## WHAT THE TASK REQUIRES
Nothing but the lines below from the first through the one with "Geht man aber" should appear, printed exactly; please leave pictures out.

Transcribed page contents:
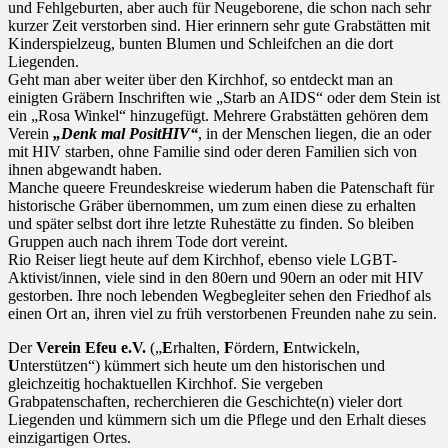
und Fehlgeburten, aber auch für Neugeborene, die schon nach sehr
kurzer Zeit verstorben sind. Hier erinnern sehr gute Grabstätten mit
Kinderspielzeug, bunten Blumen und Schleifchen an die dort
Liegenden.
Geht man aber weiter über den Kirchhof, so entdeckt man an
einigten Gräbern Inschriften wie „Starb an AIDS“ oder dem Stein ist
ein „Rosa Winkel“ hinzugefügt. Mehrere Grabstätten gehören dem
Verein
„Denk mal PositHIV“
, in der Menschen liegen, die an oder
mit HIV starben, ohne Familie sind oder deren Familien sich von
ihnen abgewandt haben.
Manche queere Freundeskreise wiederum haben die Patenschaft für
historische Gräber übernommen, um zum einen diese zu erhalten
und später selbst dort ihre letzte Ruhestätte zu finden. So bleiben
Gruppen auch nach ihrem Tode dort vereint.
Rio Reiser liegt heute auf dem Kirchhof, ebenso viele LGBT-
Aktivist/innen, viele sind in den 80ern und 90ern an oder mit HIV
gestorben. Ihre noch lebenden Wegbegleiter sehen den Friedhof als
einen Ort an, ihren viel zu früh verstorbenen Freunden nahe zu sein.
Der
Verein Efeu e.V.
(„
E
rhalten,
F
ördern,
E
ntwickeln,
U
nterstützen“) kümmert sich heute um den historischen und
gleichzeitig hochaktuellen Kirchhof. Sie vergeben
Grabpatenschaften, recherchieren die Geschichte(n) vieler dort
Liegenden und kümmern sich um die Pflege und den Erhalt dieses
einzigartigen Ortes.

## REPLY
und Fehlgeburten, aber auch für Neugeborene, die schon nach sehr
kurzer Zeit verstorben sind. Hier erinnern sehr gute Grabstätten mit
Kinderspielzeug, bunten Blumen und Schleifchen an die dort
Liegenden.
Geht man aber weiter über den Kirchhof, so entdeckt man an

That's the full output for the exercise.